Eine große Anzahl von Reformen besänf­tigte die Revoltierenden: Arbeitslosenun­terstützung, Acht-Stunden-Tag, das Ende der Vorrechte des Adels und die Enteig­nung der Habsburger (Invalide und Kinder wurden in Schönbrunn untergebracht), die Beschlagnahme von Wohnungen und eini­ges mehr.

Ein angeblicher Revolutionsversuch durch die KP, in der sich inzwischen die F.R.S.I. aufgelöst hatte, scheiterte am 15. Juni 1919. Für diesen Tag wurde zu einer bewaffneten Demonstration gegen die von der Entente verlangte Reduzierung der Volkswehr aufgerufen. Der Abbau wurde verschoben. Obwohl eine Versammlung am Vorabend eine Erklärung beschließen wollte, dass die Kundgebung nur ein friedli­ches Zeichen wäre, wurden alle anwesen­den 122 Kommunist_innen verhaftet. Einige Tausend demonstrierten am nächs­ten Tag gegen die Verhaftungen, die Stadt­wache eröffnete in der Hörlgasse das Feuer, zwanzig Demonstrant_innen starben sofort oder erlagen in den nächsten Tagen ihren Verletzungen.

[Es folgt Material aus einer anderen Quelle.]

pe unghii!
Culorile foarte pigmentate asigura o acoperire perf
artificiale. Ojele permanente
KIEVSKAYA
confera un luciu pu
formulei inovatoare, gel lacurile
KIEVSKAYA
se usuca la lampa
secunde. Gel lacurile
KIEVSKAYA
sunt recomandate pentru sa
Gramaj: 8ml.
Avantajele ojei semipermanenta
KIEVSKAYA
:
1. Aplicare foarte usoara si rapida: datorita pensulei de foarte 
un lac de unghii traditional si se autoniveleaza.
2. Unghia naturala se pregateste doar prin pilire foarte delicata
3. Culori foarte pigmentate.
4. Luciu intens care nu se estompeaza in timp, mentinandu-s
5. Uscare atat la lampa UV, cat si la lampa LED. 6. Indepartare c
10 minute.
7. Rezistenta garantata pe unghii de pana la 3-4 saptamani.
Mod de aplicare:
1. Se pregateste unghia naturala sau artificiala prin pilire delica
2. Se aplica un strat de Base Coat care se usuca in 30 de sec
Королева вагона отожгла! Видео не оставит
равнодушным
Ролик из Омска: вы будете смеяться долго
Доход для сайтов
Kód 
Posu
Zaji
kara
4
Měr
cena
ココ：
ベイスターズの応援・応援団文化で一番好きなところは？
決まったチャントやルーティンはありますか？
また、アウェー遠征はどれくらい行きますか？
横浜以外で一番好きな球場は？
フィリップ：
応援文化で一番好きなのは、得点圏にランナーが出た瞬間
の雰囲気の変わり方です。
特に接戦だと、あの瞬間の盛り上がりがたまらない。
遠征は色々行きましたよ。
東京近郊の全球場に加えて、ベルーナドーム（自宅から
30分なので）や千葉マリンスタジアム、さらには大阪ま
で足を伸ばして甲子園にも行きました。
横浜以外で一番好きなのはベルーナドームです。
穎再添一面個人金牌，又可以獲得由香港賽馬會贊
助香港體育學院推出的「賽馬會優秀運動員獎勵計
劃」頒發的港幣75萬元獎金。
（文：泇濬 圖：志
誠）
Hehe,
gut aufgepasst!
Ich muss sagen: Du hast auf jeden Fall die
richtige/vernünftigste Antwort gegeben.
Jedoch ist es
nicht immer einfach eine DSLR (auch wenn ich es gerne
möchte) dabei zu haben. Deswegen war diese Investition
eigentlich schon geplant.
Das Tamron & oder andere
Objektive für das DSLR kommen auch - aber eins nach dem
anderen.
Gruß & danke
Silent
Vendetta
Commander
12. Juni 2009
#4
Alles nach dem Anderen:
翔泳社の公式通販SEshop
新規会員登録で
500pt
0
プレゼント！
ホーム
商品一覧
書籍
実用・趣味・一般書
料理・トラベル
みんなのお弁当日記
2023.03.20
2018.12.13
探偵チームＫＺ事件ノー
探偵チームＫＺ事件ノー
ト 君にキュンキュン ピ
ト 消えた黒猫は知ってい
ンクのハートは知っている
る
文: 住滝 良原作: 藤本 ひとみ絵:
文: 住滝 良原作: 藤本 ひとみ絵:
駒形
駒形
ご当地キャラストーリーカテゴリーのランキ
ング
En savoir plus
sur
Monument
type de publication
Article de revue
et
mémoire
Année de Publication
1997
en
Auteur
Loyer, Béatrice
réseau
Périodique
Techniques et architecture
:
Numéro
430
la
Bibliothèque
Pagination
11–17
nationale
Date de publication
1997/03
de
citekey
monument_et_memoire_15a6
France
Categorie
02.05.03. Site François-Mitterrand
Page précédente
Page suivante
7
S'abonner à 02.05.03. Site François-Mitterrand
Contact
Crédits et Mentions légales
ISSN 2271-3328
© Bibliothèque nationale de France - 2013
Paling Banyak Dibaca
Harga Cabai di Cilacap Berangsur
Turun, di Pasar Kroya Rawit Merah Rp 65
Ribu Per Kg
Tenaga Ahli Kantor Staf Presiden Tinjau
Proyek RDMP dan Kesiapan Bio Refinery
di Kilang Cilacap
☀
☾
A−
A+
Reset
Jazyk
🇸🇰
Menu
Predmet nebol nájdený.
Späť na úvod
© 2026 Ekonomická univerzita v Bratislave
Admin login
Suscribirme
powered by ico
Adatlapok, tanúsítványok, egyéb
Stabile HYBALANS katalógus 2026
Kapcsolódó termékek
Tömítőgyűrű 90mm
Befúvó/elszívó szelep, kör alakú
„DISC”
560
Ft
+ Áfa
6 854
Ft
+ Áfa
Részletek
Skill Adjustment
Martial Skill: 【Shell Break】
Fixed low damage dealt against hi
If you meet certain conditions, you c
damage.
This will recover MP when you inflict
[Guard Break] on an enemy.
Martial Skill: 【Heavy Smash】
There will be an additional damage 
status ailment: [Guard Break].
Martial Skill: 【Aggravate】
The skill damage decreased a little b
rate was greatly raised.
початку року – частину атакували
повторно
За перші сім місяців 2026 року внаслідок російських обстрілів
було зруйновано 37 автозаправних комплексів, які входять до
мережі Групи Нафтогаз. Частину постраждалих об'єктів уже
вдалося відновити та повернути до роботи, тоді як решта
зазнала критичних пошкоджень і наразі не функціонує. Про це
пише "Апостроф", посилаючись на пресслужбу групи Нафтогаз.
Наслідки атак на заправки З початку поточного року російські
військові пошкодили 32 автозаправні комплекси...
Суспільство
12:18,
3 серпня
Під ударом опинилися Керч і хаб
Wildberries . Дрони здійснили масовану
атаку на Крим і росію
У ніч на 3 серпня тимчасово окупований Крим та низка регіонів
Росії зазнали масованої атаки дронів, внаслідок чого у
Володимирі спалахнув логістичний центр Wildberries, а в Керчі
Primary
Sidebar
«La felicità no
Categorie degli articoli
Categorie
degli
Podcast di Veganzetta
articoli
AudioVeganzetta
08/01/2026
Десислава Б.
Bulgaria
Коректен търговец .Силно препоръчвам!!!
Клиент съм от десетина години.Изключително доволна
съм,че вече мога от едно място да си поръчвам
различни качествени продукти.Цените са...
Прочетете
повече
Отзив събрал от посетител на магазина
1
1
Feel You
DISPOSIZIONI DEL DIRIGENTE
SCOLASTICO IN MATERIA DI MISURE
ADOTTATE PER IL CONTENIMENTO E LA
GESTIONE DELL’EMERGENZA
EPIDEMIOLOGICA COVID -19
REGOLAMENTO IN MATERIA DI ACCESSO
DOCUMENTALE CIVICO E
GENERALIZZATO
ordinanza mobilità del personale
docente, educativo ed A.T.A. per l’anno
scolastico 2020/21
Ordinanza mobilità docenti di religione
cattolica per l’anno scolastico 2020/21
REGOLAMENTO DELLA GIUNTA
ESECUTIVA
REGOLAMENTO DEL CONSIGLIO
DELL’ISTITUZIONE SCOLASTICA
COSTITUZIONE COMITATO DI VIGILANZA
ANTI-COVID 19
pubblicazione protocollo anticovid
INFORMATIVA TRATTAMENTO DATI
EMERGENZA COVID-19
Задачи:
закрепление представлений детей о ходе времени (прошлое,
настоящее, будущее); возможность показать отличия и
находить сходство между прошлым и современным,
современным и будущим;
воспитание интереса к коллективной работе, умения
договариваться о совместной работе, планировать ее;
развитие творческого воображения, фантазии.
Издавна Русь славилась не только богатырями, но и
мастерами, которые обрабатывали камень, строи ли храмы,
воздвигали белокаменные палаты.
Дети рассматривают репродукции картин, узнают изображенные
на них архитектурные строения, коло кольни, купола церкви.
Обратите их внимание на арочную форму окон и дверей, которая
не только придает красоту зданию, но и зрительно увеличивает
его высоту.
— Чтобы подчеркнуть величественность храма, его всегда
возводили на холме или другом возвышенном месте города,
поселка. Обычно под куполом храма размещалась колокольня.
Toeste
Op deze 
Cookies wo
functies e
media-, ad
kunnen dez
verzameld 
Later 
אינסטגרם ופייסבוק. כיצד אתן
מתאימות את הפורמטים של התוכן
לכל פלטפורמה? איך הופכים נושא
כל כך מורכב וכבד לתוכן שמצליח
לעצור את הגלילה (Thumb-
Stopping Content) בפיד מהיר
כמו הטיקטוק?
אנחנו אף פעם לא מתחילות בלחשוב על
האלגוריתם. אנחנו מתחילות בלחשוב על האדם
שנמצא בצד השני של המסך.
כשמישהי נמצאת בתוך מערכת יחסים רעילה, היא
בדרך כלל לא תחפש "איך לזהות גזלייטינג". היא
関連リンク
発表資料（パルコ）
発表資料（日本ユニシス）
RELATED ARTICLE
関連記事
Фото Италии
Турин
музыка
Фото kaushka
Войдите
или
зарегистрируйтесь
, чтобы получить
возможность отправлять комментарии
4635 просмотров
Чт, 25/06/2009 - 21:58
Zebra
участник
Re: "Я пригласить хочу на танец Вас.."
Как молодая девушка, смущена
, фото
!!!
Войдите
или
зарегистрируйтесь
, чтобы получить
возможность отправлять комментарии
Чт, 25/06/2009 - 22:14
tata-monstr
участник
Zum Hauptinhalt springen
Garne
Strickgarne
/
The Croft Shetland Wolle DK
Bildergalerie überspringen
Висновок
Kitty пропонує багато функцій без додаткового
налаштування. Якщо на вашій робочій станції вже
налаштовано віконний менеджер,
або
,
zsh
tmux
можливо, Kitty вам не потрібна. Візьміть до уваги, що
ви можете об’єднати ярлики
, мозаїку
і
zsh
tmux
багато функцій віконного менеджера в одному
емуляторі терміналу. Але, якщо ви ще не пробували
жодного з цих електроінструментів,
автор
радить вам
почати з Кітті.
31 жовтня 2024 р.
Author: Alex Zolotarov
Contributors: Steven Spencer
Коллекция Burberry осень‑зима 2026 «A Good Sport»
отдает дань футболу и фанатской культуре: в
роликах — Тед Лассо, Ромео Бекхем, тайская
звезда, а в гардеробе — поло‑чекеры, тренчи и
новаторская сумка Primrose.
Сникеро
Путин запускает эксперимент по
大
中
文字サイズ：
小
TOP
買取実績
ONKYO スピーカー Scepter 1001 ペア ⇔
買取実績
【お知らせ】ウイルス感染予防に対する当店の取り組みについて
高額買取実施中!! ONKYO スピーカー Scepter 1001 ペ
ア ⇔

Auch wenn die Möglichkeit zu einer Aus­rufung einer Räterepublik vorbei war, die bairische und die ungarische Räterepublik wurden zerschlagen, hatten die Arbeiter­räte in Zusammenarbeit mit der Volkswehr im Sommer 1919 die größte Bedeutung. Wohnen und Ernährung bestimmten ihre Aktivitäten: Beschlagnahme von Großwoh­nungen für Wohnungslose, Verhinderung von Delogierungen, Bekämpfung des Schleichhandels, die Verteilung von Lebensmitteln und einiges mehr.

Danach schwand die Bedeutung der Räte. Für die Sozialdemokratie war die Selbstor­ganisation der Arbeiter_innen immer nur eine Ergänzung zum Parlamentarismus. Das staatliche Regime funktionierte wieder, in den Fabriken übernahmen die Betriebsräte die Funktion der Arbeiterräte (eine konsti­tutionelle statt einer absoluten Monarchie, aber keine Demokratie), die Aktivitäten im Reproduktionssektor übernahmen wieder staatliche Organe. Der revolutionäre Pro­zess war vorbei, die »Arbeiterräte« lösten sich schließlich sang- und klanglos auf.

LITERATUR:

Hautmann, Hans (1987): Geschichte der Rätebewe­gung in Österreich 1918–1924. Wien/Frankfurt/ Zürich: Europaverlag (das wichtigste und genaueste Buch über die Rätebewegung in Österreich).

Peter Haumer (2018): Geschichte der F.R.S.I. Die Föderation Revolutionärer Sozialisten »Internatio­nale« und die österreichische Revolution 1918/1919. Wien: mandelbaum kritik & utopie (aus der Per­spektive einer »autonomen« Arbeiter_innenbewe­gung, der F.R.S.I.).